I wish there was more to write here, but it is really this straight forward…

Step four, save it for later

As I already alluded to in step two, I didn’t end up using the external app API to integrate this app with Nextcloud. There are however many options available to us, and the simplest one I found was to use the Nextcloud Notes API. This simple wrapper gives us all of the functionality we need, with nothing we don’t, just take a look at this example block:

from nextcloud_notes_api import NotesApi, Note

api = NotesApi('username', 'password', 'example.org')

note = Note('Shopping List', 'Spam', favorite=True)
api.create_note(note)

I was really expecring this project to take longer to cobble together, but there are just so many community projects and libraries covering the functionality we need, it was positively trivial.
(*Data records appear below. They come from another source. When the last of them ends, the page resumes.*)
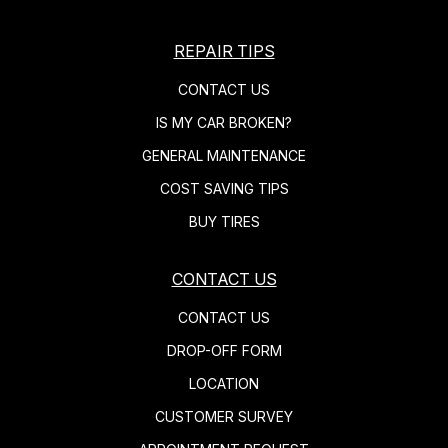
REPAIR TIPS
CONTACT US
IS MY CAR BROKEN?
GENERAL MAINTENANCE
COST SAVING TIPS
BUY TIRES
CONTACT US
CONTACT US
DROP-OFF FORM
LOCATION
CUSTOMER SURVEY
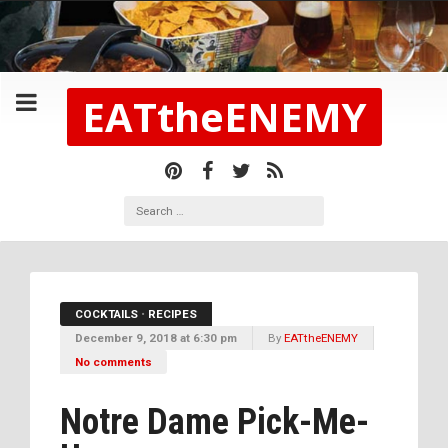
EATtheENEMY
COCKTAILS
•
RECIPES
December 9, 2018 at 6:30 pm
By
EATtheENEMY
No comments
Notre Dame Pick-Me-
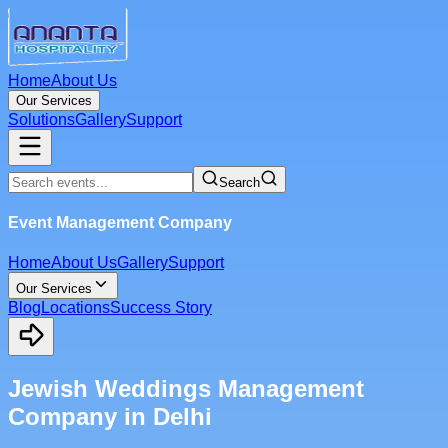
Home
About Us
Our Services
Solutions
Gallery
Support
Search
Event Management Company
Home
About Us
Gallery
Support
Our Services
Blog
Locations
Success Story
Jewish Weddings Management
Company in Delhi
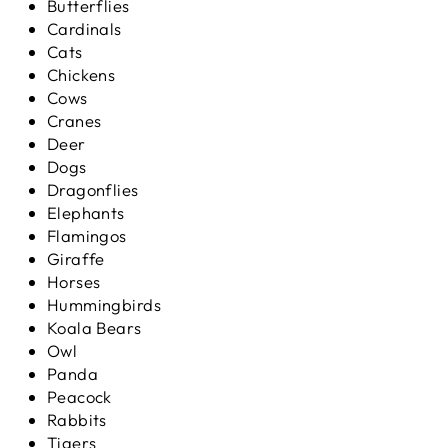
Butterflies
Cardinals
Cats
Chickens
Cows
Cranes
Deer
Dogs
Dragonflies
Elephants
Flamingos
Giraffe
Horses
Hummingbirds
Koala Bears
Owl
Panda
Peacock
Rabbits
Tigers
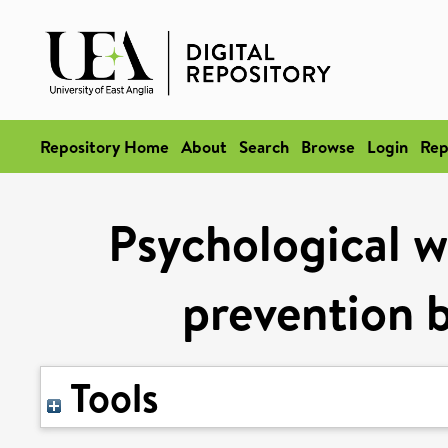
Repository Home
About
Search
Browse
Login
Rep
Psychological we
prevention b
Tools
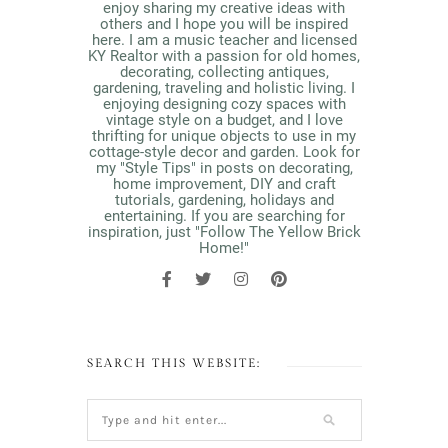
enjoy sharing my creative ideas with
others and I hope you will be inspired
here. I am a music teacher and licensed
KY Realtor with a passion for old homes,
decorating, collecting antiques,
gardening, traveling and holistic living. I
enjoying designing cozy spaces with
vintage style on a budget, and I love
thrifting for unique objects to use in my
cottage-style decor and garden. Look for
my "Style Tips" in posts on decorating,
home improvement, DIY and craft
tutorials, gardening, holidays and
entertaining. If you are searching for
inspiration, just "Follow The Yellow Brick
Home!"
SEARCH THIS WEBSITE:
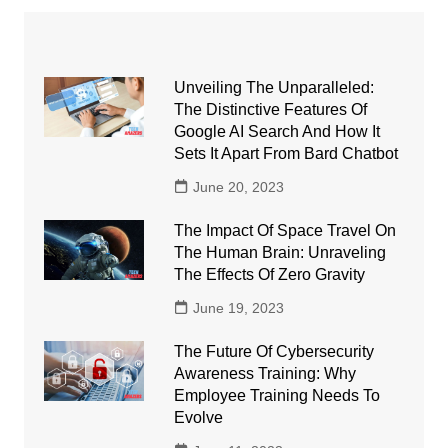
Unveiling The Unparalleled:
The Distinctive Features Of
Google AI Search And How It
Sets It Apart From Bard Chatbot
June 20, 2023
The Impact Of Space Travel On
The Human Brain: Unraveling
The Effects Of Zero Gravity
June 19, 2023
The Future Of Cybersecurity
Awareness Training: Why
Employee Training Needs To
Evolve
a screenshot of the note that has been posted into the Nextcloud notes app

In summary

We made it! This is about it basically. We read the file system for new files with matching filename patterns, feed the audio files through whisper then post the transcriptions as notes. And boom! We can now use the search feature of Nextcloud to find our voice notes.

What we have so far however isn’t perfect. There is a number of improvements I am planning to make to this little app in order to make it actually useful to other people. In the near future I hope to:

  • Allow for more flexible configuration, the ability to choose the source folder and the pattern/metadata of the resulting notes
  • Move away from scanning for files on the NFS volume into either making some form of an API call to Nextcloud, or using webdav to query the directory state
  • Cache the timestamp of the last note transcribed, in order to perform graceful resumes on Notescriber restarts

Notescriber, currently at version 0.0.5, is available publicly over on my Teapot instance, so feel free to try it out, or even reach out to me if you’d like to contribute. And with that call to action, I wish you all many well transcribed audio notes and a wonderful start into the new year!